The Spanish Data Protection Draft Bill states that the exclusions for the processing of special categories of personal data contained in Article 9.2 g), h) and i) of the GDPR shall be based on a law, which could establish additional requirements for their security and confidentiality.

Genetic, biometric or health data

Article 9 Data Protection Draft Bill, the law may enable the processing of data concerning health when required for the management of health care systems or the execution of an insurance contract to which the data subject is party.
Data Protection Draft Bill does not provide regulation for genetic and biometric data.

Designation of a Data Protection Officer

Article 34 of the Spanish Data Protection Bill requires to appoint a DPO in specific circumstances even if the GDPR does not require it. The companies that are required to appoint a DPO under the Bill are:

a) official associations of professionals and general councils of professionals;
b) educational centers offering regulated studies;
c) entities operating electronic communications networks and offering electronic communication services, as stated by the General Telecommunications Law, processing personal data on a large scale;
d) information society services providers carrying out data subjects' profiling activities on a large scale;
e) banks, credit unions and the Official Credit Institute;
f) private financial credit institutions;
g) insurance and reinsurance companies;
h) investment services companies;
i) energy and natural gas distributors and marketers;
j) entities in charge of creditworthiness data files and in charge of fraud prevention data files;
k) entities carrying out advertising and commercial research activities based on the data subjects' preferences or carrying out data subjects' profiling activities;
l) health facilities legally obliged to keep patients' medical histories;
m) entities carrying out business/credit reports regarding individuals;
n) entities offering gambling and gaming services by electronic, informatics, telematics or interactive means; and
o) private security companies and entities offering detective services.
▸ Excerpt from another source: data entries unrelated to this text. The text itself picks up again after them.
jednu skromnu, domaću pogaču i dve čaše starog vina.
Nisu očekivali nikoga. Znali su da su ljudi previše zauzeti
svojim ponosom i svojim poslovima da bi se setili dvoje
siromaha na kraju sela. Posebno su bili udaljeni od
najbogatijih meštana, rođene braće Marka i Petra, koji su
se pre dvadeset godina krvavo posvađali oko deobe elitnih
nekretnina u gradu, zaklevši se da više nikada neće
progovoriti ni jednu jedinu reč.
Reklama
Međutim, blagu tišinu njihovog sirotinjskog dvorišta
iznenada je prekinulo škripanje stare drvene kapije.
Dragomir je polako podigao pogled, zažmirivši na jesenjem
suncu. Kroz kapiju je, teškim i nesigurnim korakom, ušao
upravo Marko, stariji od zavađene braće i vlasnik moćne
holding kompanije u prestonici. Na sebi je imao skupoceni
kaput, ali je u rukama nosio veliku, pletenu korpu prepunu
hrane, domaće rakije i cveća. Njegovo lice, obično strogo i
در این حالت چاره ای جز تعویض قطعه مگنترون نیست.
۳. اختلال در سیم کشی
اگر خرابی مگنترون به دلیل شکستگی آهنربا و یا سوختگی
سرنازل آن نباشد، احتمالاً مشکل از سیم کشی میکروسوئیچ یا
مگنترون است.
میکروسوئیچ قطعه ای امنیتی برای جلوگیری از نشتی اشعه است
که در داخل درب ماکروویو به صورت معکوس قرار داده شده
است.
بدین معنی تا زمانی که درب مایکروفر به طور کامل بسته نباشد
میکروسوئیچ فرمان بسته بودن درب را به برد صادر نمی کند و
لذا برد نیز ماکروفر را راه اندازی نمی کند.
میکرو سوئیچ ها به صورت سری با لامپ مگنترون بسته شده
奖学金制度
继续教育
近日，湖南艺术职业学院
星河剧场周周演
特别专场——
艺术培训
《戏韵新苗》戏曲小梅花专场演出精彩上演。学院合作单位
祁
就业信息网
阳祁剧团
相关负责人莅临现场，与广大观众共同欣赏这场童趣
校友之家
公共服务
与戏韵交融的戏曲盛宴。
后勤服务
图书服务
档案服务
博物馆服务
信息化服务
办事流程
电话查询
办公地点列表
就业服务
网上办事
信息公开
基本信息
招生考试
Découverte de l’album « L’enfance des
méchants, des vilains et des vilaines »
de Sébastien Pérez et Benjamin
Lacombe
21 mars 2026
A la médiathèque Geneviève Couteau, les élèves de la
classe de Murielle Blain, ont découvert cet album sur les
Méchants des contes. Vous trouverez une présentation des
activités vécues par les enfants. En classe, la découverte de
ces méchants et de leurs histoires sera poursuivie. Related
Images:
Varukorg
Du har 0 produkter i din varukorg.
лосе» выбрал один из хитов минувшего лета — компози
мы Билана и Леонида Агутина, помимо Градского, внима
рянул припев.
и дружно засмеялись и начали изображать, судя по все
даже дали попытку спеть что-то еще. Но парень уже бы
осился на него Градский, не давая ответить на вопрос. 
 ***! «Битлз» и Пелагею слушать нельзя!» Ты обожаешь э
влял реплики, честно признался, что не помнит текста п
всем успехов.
The bill also regulates the DPO's intervention procedure in case of a complaint is brought before the supervisory authority.

National identification numbers/any other identifier of general application





Any other areas under discussion
I. Credit Information Systems
Article 20 of the Spanish Data Protection Draft Bill regulates the credit information systems. The processing of personal data by credit information systems in relation to a breach of financial, monetary or credit obligations will be lawful as long as the following including but not limited requirements are met:
a) The data have been provided by the creditor;
b) The data are related to a true, due and payable doubt;
c) The creditor has informed the data subject in their agreement or when claiming the payment about the possibilities of the debtor to be included in these lists; and
d) The data are kept in the system during a 5 years period and only as long as the breach is not remedied.

II. Data Processing Agreements
The data processing agreements executed before the 25th May 2018, will be effective during the term contained therein; in case of data processing agreements of indeterminate length, they will be effective four years after they were entered into.

III. Blocking of Personal Data
The draft allows data controllers to block personal data when the data subject has previously exercised the rectification or erasure right. Thus, the data controller may keep such personal data dully blocked during the statute of limitations of any liabilities that may arise as a consequence of the processing.